**REQUIRED ACTION:** What lines of the data hold the string "jedoch"? Copy them all.

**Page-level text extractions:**
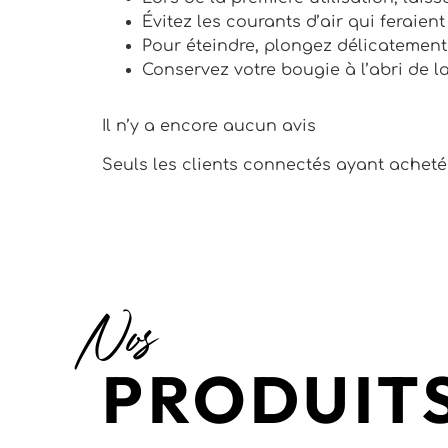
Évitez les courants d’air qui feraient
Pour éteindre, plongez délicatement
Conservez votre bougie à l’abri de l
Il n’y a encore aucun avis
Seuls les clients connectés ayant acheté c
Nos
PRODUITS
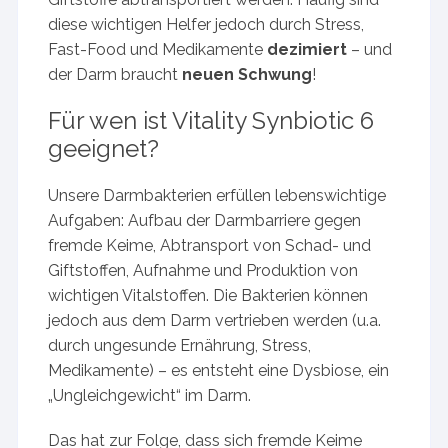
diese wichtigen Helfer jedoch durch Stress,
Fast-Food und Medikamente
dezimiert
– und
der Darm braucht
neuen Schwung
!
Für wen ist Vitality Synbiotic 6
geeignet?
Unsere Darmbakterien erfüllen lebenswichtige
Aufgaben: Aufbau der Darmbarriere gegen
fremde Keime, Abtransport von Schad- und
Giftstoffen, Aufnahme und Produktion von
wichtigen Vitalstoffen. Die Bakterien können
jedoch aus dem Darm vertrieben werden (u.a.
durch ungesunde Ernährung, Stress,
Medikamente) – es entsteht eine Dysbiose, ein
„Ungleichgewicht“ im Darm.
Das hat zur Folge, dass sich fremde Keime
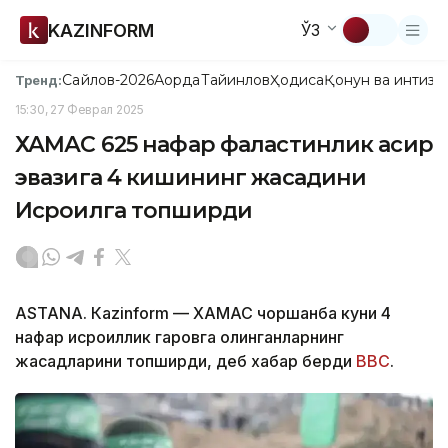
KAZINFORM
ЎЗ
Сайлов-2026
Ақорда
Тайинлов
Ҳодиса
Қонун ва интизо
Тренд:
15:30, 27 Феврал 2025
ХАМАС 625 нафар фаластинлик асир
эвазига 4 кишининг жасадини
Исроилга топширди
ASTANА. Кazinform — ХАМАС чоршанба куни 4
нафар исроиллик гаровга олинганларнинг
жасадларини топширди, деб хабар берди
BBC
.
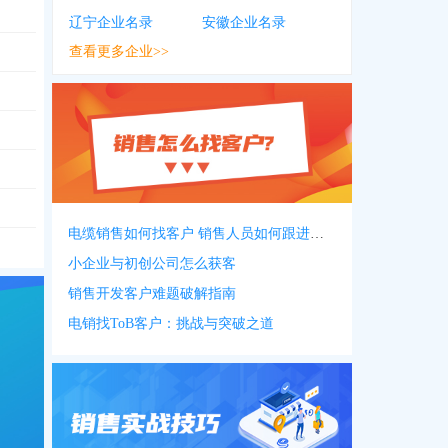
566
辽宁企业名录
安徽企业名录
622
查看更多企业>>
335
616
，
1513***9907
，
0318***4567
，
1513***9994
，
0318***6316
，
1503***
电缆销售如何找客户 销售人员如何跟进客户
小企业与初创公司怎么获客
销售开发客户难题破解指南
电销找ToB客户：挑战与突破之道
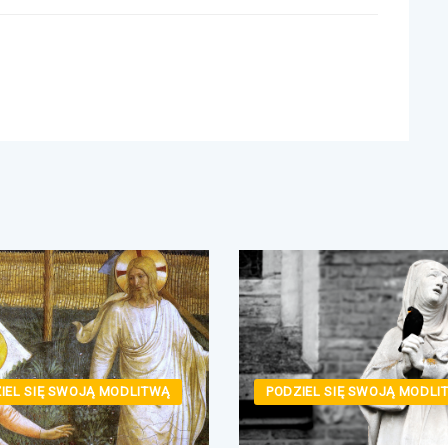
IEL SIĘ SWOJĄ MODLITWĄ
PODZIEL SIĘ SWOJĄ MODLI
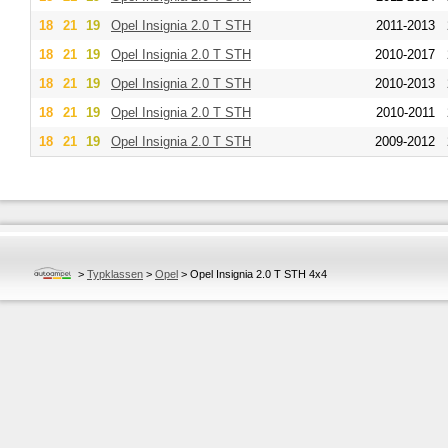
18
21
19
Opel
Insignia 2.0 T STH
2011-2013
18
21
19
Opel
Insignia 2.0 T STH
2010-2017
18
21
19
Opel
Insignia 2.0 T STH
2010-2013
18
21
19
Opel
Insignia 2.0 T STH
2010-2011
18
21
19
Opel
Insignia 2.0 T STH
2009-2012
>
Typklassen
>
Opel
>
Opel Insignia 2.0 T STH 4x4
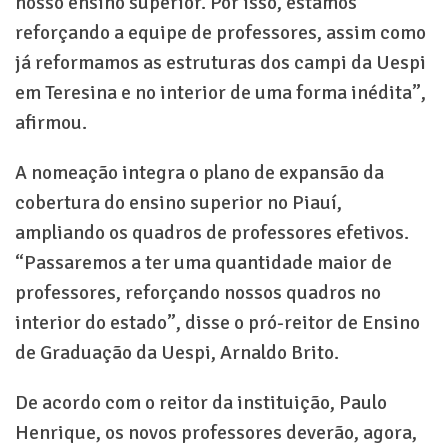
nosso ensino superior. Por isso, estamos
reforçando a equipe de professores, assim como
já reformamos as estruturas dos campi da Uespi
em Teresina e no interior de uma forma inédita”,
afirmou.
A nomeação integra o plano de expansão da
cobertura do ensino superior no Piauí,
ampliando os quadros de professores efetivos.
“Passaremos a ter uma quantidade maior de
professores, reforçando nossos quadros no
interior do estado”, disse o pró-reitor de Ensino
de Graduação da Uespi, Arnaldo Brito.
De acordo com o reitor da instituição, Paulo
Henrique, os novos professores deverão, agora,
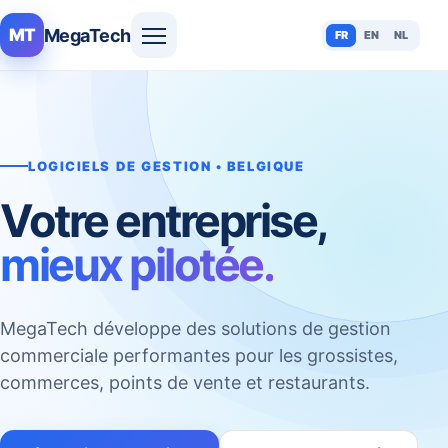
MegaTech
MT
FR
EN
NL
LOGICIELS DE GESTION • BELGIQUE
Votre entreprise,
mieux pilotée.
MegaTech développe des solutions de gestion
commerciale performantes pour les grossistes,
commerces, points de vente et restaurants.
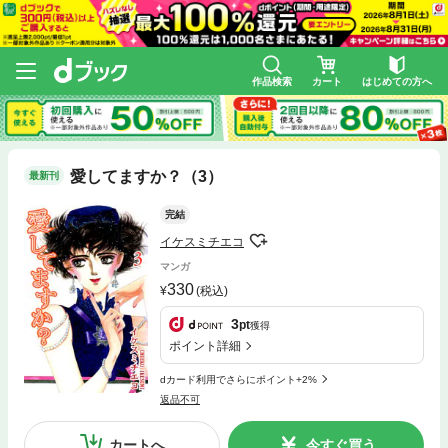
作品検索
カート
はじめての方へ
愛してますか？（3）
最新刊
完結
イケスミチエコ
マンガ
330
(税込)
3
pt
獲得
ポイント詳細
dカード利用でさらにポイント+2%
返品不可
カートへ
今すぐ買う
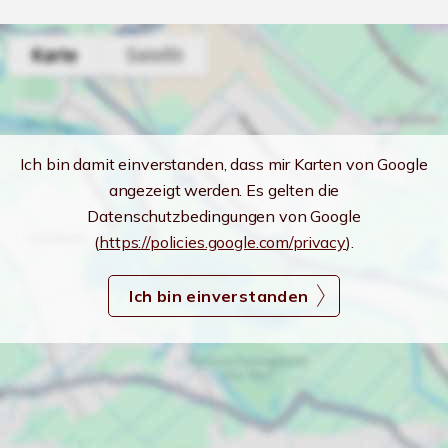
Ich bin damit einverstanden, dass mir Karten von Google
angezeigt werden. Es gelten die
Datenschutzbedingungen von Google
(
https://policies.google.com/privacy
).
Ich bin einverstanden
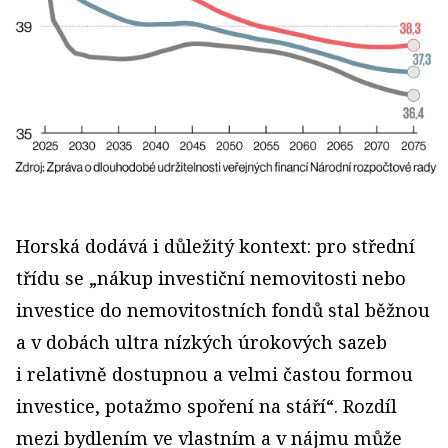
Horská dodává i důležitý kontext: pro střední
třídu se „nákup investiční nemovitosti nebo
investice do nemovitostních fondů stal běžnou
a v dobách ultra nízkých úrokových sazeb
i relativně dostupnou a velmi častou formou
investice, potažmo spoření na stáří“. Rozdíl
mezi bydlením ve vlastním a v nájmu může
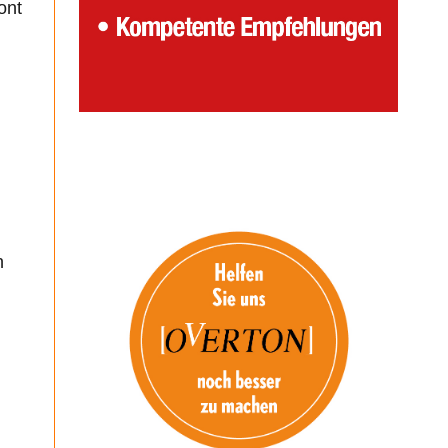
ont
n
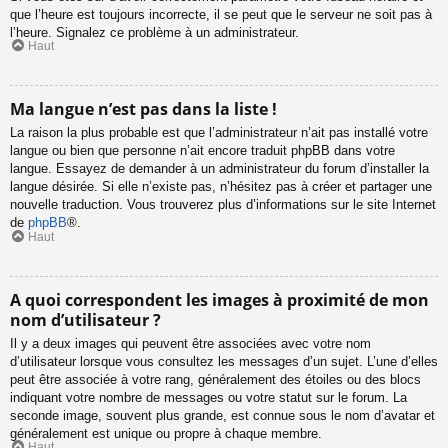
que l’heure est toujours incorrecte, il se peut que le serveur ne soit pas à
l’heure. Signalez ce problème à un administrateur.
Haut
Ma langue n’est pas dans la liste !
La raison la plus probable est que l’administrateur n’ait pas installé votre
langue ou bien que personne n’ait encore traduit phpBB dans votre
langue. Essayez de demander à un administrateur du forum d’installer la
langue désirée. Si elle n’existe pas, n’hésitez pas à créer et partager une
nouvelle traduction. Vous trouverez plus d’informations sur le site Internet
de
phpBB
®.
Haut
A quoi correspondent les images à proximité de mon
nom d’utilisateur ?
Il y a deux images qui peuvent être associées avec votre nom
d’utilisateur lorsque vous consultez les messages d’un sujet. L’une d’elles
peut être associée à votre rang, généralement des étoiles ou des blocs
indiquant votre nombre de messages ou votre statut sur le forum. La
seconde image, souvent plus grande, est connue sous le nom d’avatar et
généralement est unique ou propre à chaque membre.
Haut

**SOLUTION FOR THIS EXERCISE:**
diese wichtigen Helfer jedoch durch Stress,
jedoch aus dem Darm vertrieben werden (u.a.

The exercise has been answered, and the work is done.